Tickets to attend the Black Tie dinner were priced at £150 per person with proceeds from the evening being donated to ‘Farms For City Children’ – the charity that Michael Morpurgo set up in 1976 with his wife, Clare. Now operating three working farms, the charity’s aim is to “expand the horizons of children from towns and cities all over the country by offering them a week in the countryside living together on one of our farms”.
Charlie Lansdowne, the 9th Marquis said: “In a year when, as part of the whole country’s First World War commemorations, we at Bowood will be recalling the role of our own community, estate, and family between 1914 and 1918, it’s most fitting that Michael Morpurgo was at Bowood House to recount the ‘War Horse’ story.
Michael’s work as a children’s novelist and the couple’s establishment of ‘Farms for City Children’ sits well alongside the development of Bowood by the present Lord Lansdowne who since taking over its running in 1972 unveiled ‘Tractor Ted’s Little Farm at Bowood’ in Spring 2013. In 1975, Lord Lansdowne opened the House & Gardens to the public and – eager that Bowood should appeal to all age groups as a very family-friendly attraction, drawing town and city dwellers to the open space of the countryside – he then devised the opening of the Adventure Playground within the Pleasure Grounds in 1976. Annually, the playground draws in approximately 50,000 children who can indulge in good old-fashioned outdoor activity, making the most of Bowood’s surroundings and vast open space. As they benefit from open-air playtime, kids’ imaginations run riot around the gigantic timber Pirate Ship with its rigging and crow’s nest and they can test their boundaries thanks to the delights and challenges presented by the Adventure Playground (for children up to 12 years old), The Partridge Play Pen (for under 7s) and the Soft Play Palace for toddlers. The recent arrival of ‘Tractor Ted’s Little Farm at Bowood’ was designed to engage youngsters (the pre-school – 9 year old age group) with a fun, and fuller, understanding of the countryside. The ‘Little Farm’ at Bowood, has seen a definite increase in the number of 2-5 year olds visiting in 2013 and with each year, children return time and again to seek out added challenges and fun as they become older and bolder.

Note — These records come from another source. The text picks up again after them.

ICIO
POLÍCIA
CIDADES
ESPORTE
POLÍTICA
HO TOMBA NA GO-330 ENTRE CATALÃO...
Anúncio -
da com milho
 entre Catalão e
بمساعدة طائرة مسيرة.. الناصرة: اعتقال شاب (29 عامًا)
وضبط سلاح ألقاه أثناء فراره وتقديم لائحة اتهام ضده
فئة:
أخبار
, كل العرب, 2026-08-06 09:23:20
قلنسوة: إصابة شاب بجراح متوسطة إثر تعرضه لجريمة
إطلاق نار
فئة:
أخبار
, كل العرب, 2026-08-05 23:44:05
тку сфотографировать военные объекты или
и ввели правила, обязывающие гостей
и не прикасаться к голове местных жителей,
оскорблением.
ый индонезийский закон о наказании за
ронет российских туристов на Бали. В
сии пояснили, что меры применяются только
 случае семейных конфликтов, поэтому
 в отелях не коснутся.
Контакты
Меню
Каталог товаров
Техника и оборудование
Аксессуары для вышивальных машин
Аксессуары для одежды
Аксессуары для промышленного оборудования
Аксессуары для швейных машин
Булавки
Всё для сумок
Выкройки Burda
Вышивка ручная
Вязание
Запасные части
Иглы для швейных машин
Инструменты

A further initiative to make Bowood more accessible to the public was undertaken by Lord and Lady Lansdowne in 2013 when, for the first time, they decided to open up their home for upscale entertaining. Now, Bowood House can be exclusively hired for a choice number of receptions, dinners, lunches and weddings running across the year (subject to availability and with time frames according to the particular season).